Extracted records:

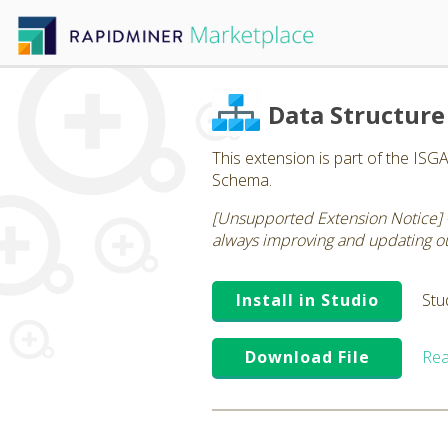
Data Structure
This extension is part of the ISG
Schema.
[Unsupported Extension Notice] 
always improving and updating our
Install in Studio
Stu
Download File
Rea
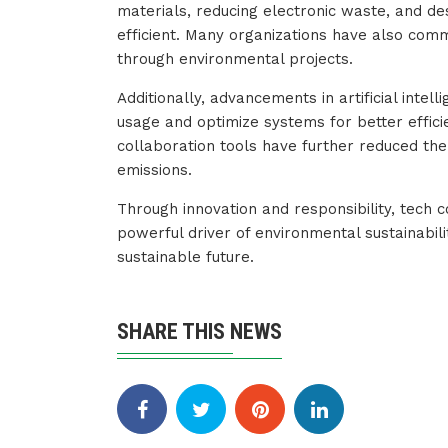
materials, reducing electronic waste, and d
efficient. Many organizations have also comm
through environmental projects.
Additionally, advancements in artificial inte
usage and optimize systems for better effici
collaboration tools have further reduced th
emissions.
Through innovation and responsibility, tech
powerful driver of environmental sustainabil
sustainable future.
SHARE THIS NEWS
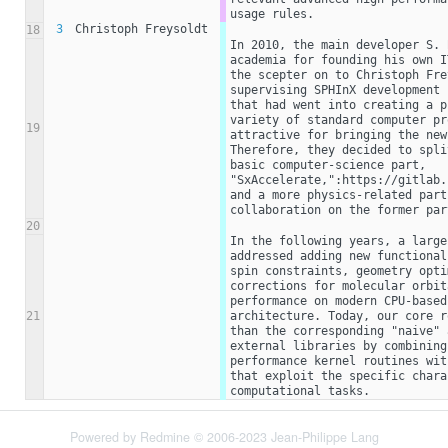
usage rules.
3
Christoph Freysoldt
18
In 2010, the main developer S. 
academia for founding his own I
the scepter on to Christoph Fre
supervising SPHInX development 
that had went into creating a p
variety of standard computer pr
19
attractive for bringing the new
Therefore, they decided to spli
basic computer-science part,  
"SxAccelerate,":https://gitlab.
and a more physics-related part
collaboration on the former par
20
In the following years, a large
addressed adding new functional
spin constraints, geometry opti
corrections for molecular orbit
performance on modern CPU-based
21
architecture. Today, our core r
than the corresponding "naive" 
external libraries by combining
performance kernel routines wit
that exploit the specific chara
computational tasks.
Powered by
Redmine
© 2006-2023 Jean-Philippe Lang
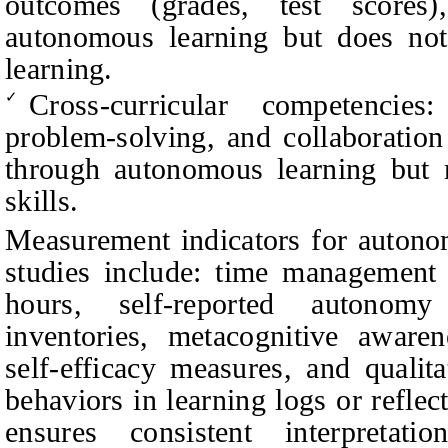
outcomes (grades, test score
autonomous learning but does not 
learning.
Cross-curricular competencies:
✓
problem-solving, and collaboration
through autonomous learning but r
skills.
Measurement indicators for autono
studies include: time management 
hours, self-reported autonomy
inventories, metacognitive awaren
self-efficacy measures, and qualita
behaviors in learning logs or reflect
ensures consistent interpretat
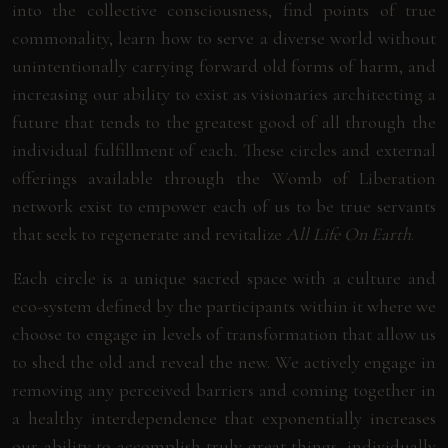
into the collective consciousness, find points of true
commonality, learn how to serve a diverse world without
unintentionally carrying forward old forms of harm, and
increasing our ability to exist as visionaries architecting a
future that tends to the greatest good of all through the
individual fulfillment of each. These circles and external
offerings available through the Womb of Liberation
network exist to empower each of us to be true servants
that seek to regenerate and revitalize
All Life On Earth
.
Each circle is a unique sacred space with a culture and
eco-system defined by the participants within it where we
choose to engage in levels of transformation that allow us
to shed the old and reveal the new. We actively engage in
removing any perceived barriers and coming together in
a healthy interdependence that exponentially increases
our ability to accomplish truly great things, individually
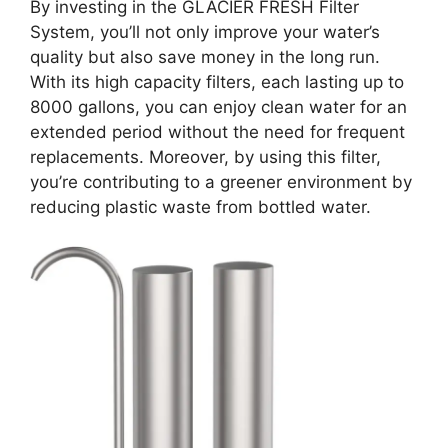
By investing in the GLACIER FRESH Filter
System, you’ll not only improve your water’s
quality but also save money in the long run.
With its high capacity filters, each lasting up to
8000 gallons, you can enjoy clean water for an
extended period without the need for frequent
replacements. Moreover, by using this filter,
you’re contributing to a greener environment by
reducing plastic waste from bottled water.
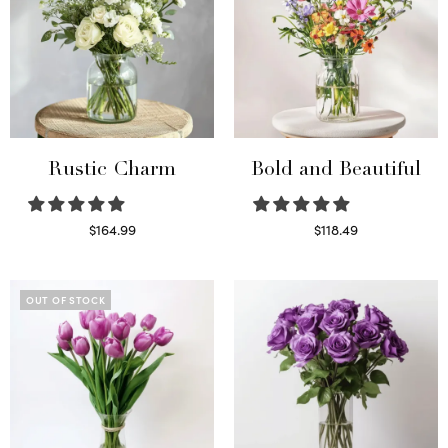
Rustic Charm
Bold and Beautiful
$
164.99
$
118.49
Select options
Select options
OUT OF STOCK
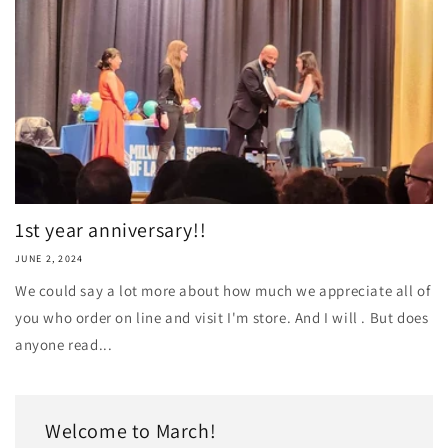
1st year anniversary!!
JUNE 2, 2024
We could say a lot more about how much we appreciate all of
you who order on line and visit I'm store. And I will . But does
anyone read...
Welcome to March!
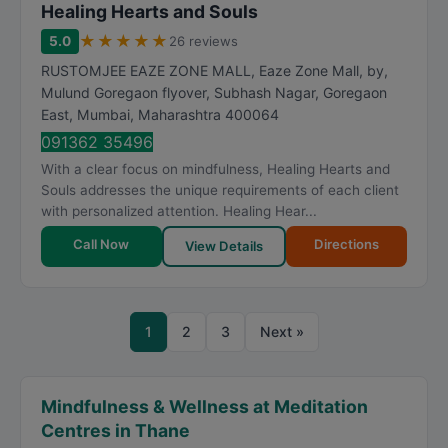
Healing Hearts and Souls
★
★
★
★
★
5.0
26 reviews
RUSTOMJEE EAZE ZONE MALL, Eaze Zone Mall, by,
Mulund Goregaon flyover, Subhash Nagar, Goregaon
East
,
Mumbai
,
Maharashtra
400064
091362 35496
With a clear focus on mindfulness, Healing Hearts and
Souls addresses the unique requirements of each client
with personalized attention. Healing Hear...
Call Now
Directions
View Details
1
2
3
Next »
Mindfulness & Wellness at Meditation
Centres in Thane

## What you should do
If a line in the records contains the string "external", copy it out.

## Written solution
external libraries by combining
individual fulfillment of each. These circles and external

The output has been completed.